E’ cambiato il modello educativo: il piccolo selvaggio da domare, è stato soppiantato dal piccolo genio che nasce buono e dotato e va solo aiutato ad avere successo da genitori che diventano i sindacalisti del figlio.
Questa ricerca della perfezione non è indolore. Cresce il disagio per i figli che non riescono a sopportare tante pressione: difficoltà nel sonno, problemi con il cibo e di apprendimento. Emergono anche nuovi disturbi. Come la deglutizione atipica che ha subito un boom: dall’1 al 35% dei casi. Sono i bambini che tengono il ciuccio o il dito in bocca fino a 5-6- anni con l’effetto di modificare il palato. E ci sono anche quelli che non riescono a fare a meno del biberon fino a 9 anni. Sentite cosa ha detto la psicoanalista e psicoterapeuta dell’Istituto di ortofonologia di Roma, specializzato nell’assistere i minorenni. “C’è una grande enfasi sulla prestazione. A due anni usano il telecomando, a tre giocano con il computer, alla scuola materna hanno già il telefonino a tasto unico per chiamare la mamma. Ma a nove anni dormono ancora nel lettone con i genitori. Reagiscono, insomma, rallentando o arrestando lo sviluppo su altri piani”. Un indizio: in cinque ani è raddoppiato il numero di bambini che, pur crescendo, continuano ad adottare un linguaggio infantile.

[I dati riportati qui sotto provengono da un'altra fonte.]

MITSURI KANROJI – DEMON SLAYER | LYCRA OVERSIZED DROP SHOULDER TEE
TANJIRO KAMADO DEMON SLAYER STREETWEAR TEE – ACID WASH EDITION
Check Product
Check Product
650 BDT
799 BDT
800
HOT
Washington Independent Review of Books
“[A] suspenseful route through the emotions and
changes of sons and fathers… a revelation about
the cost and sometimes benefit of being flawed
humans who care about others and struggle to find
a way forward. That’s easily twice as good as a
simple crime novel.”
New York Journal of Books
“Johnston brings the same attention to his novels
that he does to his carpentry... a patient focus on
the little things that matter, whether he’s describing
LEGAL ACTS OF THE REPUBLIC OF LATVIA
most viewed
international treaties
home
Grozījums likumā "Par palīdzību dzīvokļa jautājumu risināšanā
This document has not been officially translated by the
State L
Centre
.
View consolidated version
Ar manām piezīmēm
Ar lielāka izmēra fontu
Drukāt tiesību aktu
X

La paura dello scacco, del fallimento è l’altra faccia del superfiglio. Analizza il neuropsichiatra infantile Gabriel Levi: “Oggi convivono due modelli. I genitori, da un lato, vogliono il figlio superiuscito. Dall’altro, non vogliono che soffra. E’ come se gli dicessero contemporaneamente: vinci tutte le battaglie, ma non ti frustrare.”

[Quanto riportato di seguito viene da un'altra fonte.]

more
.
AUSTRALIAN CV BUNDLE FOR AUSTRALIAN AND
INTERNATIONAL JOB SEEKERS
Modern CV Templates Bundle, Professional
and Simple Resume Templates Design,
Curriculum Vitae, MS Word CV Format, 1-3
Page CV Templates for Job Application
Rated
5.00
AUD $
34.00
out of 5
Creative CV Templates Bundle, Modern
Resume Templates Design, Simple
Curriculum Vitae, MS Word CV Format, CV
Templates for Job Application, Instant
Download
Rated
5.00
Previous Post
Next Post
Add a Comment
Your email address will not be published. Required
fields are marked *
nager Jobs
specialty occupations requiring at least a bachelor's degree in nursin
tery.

E allora il pericolo è dietro l’angolo. Una recente indagine della Consulta regionale della F.I.G.C. ha evidenziato come ci sia una sorta di imbuto tra il numero di praticanti che va dalla categoria Esordienti a quella Allievi.



“Una grande tipologia dei tossicodipendenti - segnala Guglielmo Masci, direttore dell’Agenzia per le tossicodipendenze del Comune di Roma - è quella dei traumatici: erano bravissimi, super, capaci di tutto e, alla prima mazzata, crollano. E per reggere l’immagine grandiosa di sè ricorrono alle sostanze. La cocaina, prima di tutto.”

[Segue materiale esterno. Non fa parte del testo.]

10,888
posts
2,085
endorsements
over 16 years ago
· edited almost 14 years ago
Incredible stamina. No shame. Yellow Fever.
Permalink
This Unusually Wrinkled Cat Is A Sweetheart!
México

Qualcuno, più semplicemente, si ritira in casa, nel suo bozzolo, rinunciando alle sfide. Sono sempre di più i casi di adolescenti che a 14-15 anni si ritirano dal mondo.



Il vero dramma del superfiglio è così di crescere. E per i genitori di lasciarlo andare. Si iniziano a cedere casi anche di genitori che accompagnano i figli a fare esami all’università. Un tempo questo era impensabile.



Precise ricerche segnalano che i giovani italiani ritardano sempre di più l’uscita dalla famiglia oltre la soglia dei trent’anni. Così, nell'ansia di tirar su un bambino perfetto, i genitori si torturano nella preoccupazione di non esserne capaci. E finiscono con l’essere insoddisfatti di sè e scontenti del figlio.



Con meno ansie, è il succo, si vive meglio.